Google Launches Gemini 2.0, Multimodal AI Ushering in the ‘Agentic Era’

Enhanced Multimodal Functions

A major feature of Gemini 2.0 is its advanced multimodal functions. Unlike Gemini 1.5, the new model supports inputs across text, images, audio, and video while enabling outputs such as native image generation and multilingual text-to-speech. These innovations bring in richer and more interactive user experiences.

For developers, the experimental Gemini 2.0 Flash model is now available via Google AI Studio and Vertex AI. This version prioritizes low latency and high performance, ideal for dynamic applications.

Added to these, the new Multimodal Live API allows real-time audio and video streaming, opening possibilities for more immersive use cases.

Expanding AI Integration Across Google’s Services

Starting today, Gemini 2.0’s functions will be accessible to users of the Gemini app, with broader integration into Google products like Search expected by early next year.
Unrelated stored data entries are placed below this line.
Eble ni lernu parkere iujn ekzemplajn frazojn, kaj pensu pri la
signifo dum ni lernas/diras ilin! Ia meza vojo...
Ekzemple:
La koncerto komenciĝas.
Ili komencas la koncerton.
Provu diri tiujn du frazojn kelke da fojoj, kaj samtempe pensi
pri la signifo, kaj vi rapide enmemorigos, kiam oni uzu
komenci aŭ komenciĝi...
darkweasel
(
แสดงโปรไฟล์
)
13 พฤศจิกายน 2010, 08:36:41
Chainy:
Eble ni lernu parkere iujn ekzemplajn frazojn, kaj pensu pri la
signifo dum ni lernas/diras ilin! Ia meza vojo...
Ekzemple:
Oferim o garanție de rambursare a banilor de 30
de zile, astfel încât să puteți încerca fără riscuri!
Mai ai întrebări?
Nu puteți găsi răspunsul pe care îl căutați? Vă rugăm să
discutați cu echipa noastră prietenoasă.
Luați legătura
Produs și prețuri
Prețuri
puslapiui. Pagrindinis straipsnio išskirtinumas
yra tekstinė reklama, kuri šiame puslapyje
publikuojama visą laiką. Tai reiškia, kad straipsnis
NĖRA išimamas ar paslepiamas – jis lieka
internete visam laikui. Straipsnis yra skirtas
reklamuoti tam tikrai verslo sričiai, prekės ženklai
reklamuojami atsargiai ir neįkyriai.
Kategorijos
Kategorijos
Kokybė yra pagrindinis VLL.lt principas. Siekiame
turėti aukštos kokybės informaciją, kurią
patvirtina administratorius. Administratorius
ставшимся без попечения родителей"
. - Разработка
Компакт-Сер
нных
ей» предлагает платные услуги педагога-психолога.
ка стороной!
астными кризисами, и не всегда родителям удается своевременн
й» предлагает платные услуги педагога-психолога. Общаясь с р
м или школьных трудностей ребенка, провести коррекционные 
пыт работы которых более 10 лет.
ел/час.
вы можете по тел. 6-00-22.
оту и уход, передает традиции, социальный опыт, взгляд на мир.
A feature called Deep Research is also being introduced, which Pichai described as:

“A research assistant, exploring complex topics and compiling reports on your behalf.”

This feature uses advanced reasoning and long-context capabilities to provide deeper insights. It is available in Gemini Advanced starting today.
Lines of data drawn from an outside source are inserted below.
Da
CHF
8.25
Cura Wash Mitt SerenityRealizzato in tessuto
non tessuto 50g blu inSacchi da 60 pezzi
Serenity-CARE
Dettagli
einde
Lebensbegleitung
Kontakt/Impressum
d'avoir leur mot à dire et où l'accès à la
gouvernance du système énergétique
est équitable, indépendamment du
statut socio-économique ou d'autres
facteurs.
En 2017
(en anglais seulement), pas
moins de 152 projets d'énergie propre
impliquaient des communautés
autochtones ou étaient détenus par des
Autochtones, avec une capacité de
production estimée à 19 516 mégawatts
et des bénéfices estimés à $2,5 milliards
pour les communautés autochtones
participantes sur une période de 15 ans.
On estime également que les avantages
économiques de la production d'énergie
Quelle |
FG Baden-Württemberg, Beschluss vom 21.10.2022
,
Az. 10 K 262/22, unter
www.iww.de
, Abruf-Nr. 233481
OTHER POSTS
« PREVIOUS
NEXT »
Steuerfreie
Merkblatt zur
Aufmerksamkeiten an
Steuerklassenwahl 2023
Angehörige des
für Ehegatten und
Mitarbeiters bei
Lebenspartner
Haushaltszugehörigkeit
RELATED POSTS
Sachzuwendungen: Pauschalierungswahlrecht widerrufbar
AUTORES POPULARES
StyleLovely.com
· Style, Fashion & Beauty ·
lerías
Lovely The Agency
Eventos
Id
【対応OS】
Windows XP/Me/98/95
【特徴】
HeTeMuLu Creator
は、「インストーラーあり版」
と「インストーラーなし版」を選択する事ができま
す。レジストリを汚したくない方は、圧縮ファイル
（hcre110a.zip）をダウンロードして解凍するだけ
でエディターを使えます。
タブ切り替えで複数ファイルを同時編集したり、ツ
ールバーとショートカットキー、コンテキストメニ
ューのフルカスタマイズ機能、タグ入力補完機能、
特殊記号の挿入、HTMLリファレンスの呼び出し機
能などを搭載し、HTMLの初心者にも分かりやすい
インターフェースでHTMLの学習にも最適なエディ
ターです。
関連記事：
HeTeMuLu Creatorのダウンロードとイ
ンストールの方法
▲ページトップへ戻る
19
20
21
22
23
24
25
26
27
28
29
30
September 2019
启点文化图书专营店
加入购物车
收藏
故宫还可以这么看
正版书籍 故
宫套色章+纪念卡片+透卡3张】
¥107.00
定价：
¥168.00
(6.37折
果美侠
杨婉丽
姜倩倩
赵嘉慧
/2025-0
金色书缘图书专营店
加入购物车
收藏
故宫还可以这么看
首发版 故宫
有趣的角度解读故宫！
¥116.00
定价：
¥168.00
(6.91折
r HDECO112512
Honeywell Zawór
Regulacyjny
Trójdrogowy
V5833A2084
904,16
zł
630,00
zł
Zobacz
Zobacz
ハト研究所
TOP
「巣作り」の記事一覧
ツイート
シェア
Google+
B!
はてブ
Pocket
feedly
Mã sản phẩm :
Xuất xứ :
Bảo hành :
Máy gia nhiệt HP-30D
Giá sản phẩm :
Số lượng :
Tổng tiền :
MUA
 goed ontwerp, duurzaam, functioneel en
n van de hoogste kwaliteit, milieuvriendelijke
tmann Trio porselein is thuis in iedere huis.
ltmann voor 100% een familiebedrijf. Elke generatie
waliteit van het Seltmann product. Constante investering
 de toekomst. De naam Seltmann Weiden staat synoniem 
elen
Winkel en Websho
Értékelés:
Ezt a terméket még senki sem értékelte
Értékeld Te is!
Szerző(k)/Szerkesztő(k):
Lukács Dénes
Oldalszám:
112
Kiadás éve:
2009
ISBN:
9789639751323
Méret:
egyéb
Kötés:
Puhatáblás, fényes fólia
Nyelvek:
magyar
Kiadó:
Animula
AI Overviews in Search will also receive enhancements powered by Gemini 2.0, allowing users to tackle complex queries involving multi-step questions, advanced maths, and multimodal inputs. Pichai noted:

“No product has been transformed more by AI than Search. Our AI Overviews now reach 1 billion people, enabling them to ask entirely new types of questions — quickly becoming one of our most popular Search features ever.”
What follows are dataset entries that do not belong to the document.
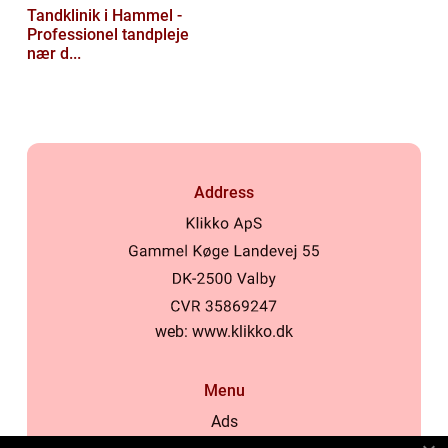
Tandklinik i Hammel -
Professionel tandpleje
nær d...
Address
web:
www.klikko.dk
Menu
Ads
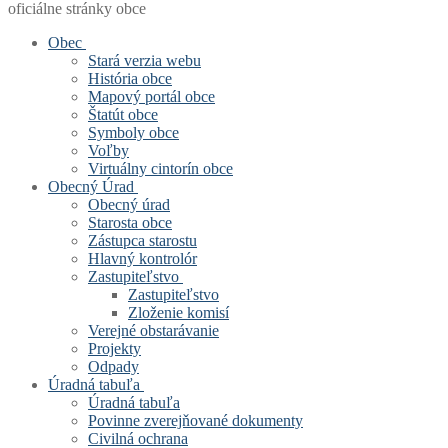
oficiálne stránky obce
Obec
Stará verzia webu
História obce
Mapový portál obce
Štatút obce
Symboly obce
Voľby
Virtuálny cintorín obce
Obecný Úrad
Obecný úrad
Starosta obce
Zástupca starostu
Hlavný kontrolór
Zastupiteľstvo
Zastupiteľstvo
Zloženie komisí
Verejné obstarávanie
Projekty
Odpady
Úradná tabuľa
Úradná tabuľa
Povinne zverejňované dokumenty
Civilná ochrana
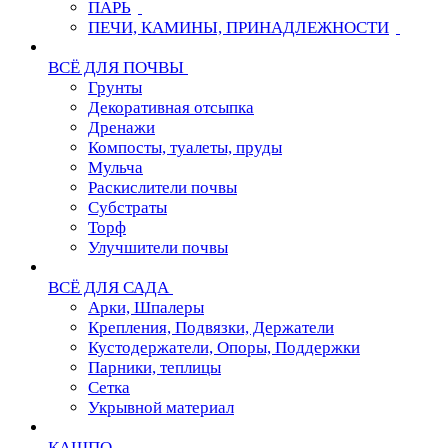
ПАРЬ
ПЕЧИ, КАМИНЫ, ПРИНАДЛЕЖНОСТИ
ВСЁ ДЛЯ ПОЧВЫ
Грунты
Декоративная отсыпка
Дренажи
Компосты, туалеты, пруды
Мульча
Раскислители почвы
Субстраты
Торф
Улучшители почвы
ВСЁ ДЛЯ САДА
Арки, Шпалеры
Крепления, Подвязки, Держатели
Кустодержатели, Опоры, Поддержки
Парники, теплицы
Сетка
Укрывной материал
КАШПО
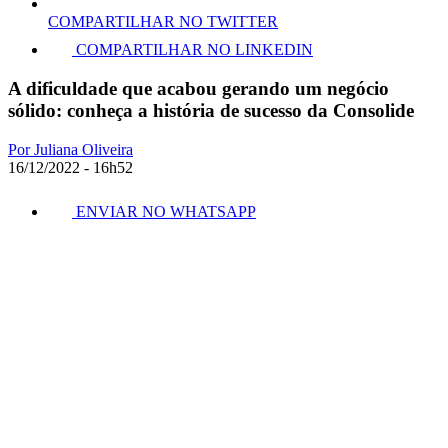
COMPARTILHAR NO TWITTER
COMPARTILHAR NO LINKEDIN
A dificuldade que acabou gerando um negócio
sólido: conheça a história de sucesso da Consolide
Por Juliana Oliveira
16/12/2022 - 16h52
ENVIAR NO WHATSAPP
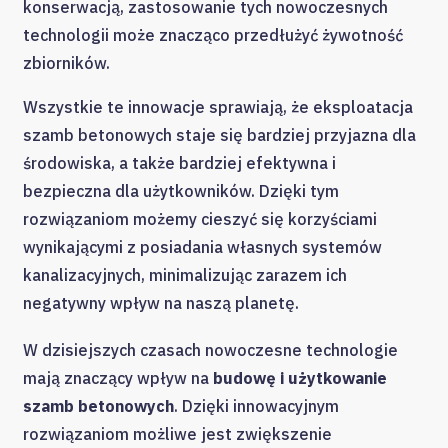
konserwacją, zastosowanie tych nowoczesnych
technologii może znacząco przedłużyć żywotność
zbiorników.
Wszystkie te innowacje sprawiają, że eksploatacja
szamb betonowych staje się bardziej przyjazna dla
środowiska, a także bardziej efektywna i
bezpieczna dla użytkowników. Dzięki tym
rozwiązaniom możemy cieszyć się korzyściami
wynikającymi z posiadania własnych systemów
kanalizacyjnych, minimalizując zarazem ich
negatywny wpływ na naszą planetę.
W dzisiejszych czasach nowoczesne technologie
mają znaczący wpływ na
budowę i użytkowanie
szamb betonowych
. Dzięki innowacyjnym
rozwiązaniom możliwe jest zwiększenie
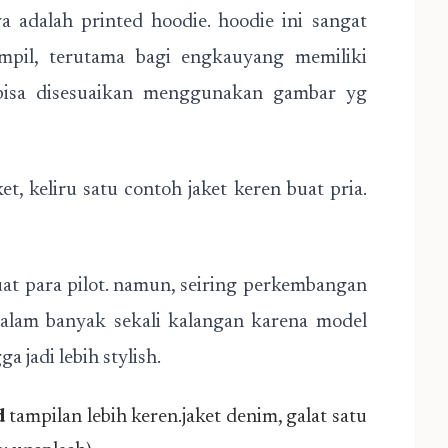
a adalah printed hoodie. hoodie ini sangat
ampil, terutama bagi engkauyang memiliki
ya bisa disesuaikan menggunakan gambar yg
t, keliru satu contoh jaket keren buat pria.
at para pilot. namun, seiring perkembangan
 dalam banyak sekali kalangan karena model
jadi lebih stylish.
d
tampilan lebih keren.jaket denim, galat satu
New AI Agents on the Horizon

Google is leveraging Gemini 2.0 to pioneer a new class of AI agents designed to perform complex tasks, including:

Project Astra: A prototype universal assistant that combines tools like Google Search and Maps while enhancing memory and multilingual dialogue capabilities.
Project Mariner: An experimental browser assistant capable of interacting with web pages to complete tasks.
Jules: A coding assistant that integrates with GitHub, enabling developers to plan and execute coding tasks under supervision.

These projects are currently in testing with trusted users as Google fine-tunes their safety and functionality.

Responsible AI Development

Throughout the development of Gemini 2.0, Google has emphasised ethical practices, rigorous safety measures, and collaboration with internal and external experts.

The model is built using Trillium, Google’s sixth-generation Tensor Processing Units (TPUs), which powered 100% of Gemini 2.0’s training and inference.

Pichai highlighted the importance of these foundational technologies: “2.0’s advances are underpinned by decade-long investments in our differentiated full-stack approach to AI innovation. It’s built on custom hardware like Trillium, our sixth-generation TPUs. TPUs powered 100% of Gemini 2.0 training and inference, and today Trillium is generally available to customers so they can build with it too.”

Gemini 2.0 completely changed the way users interact with AI, offering tools that are intuitive, versatile, and capable of enhancing everyday tasks. From simplifying research to assisting with coding, this next-generation model promises to be a cornerstone of future AI technologies.

Sundar Pichai encapsulated the company’s vision: “Today we’re excited to launch our next era of models built for this new agentic era: introducing Gemini 2.0, our most capable model yet. With new advances in multimodality — like native image and audio output — and native tool use, it will enable us to build new AI agents that bring us closer to our vision of a universal assistant.”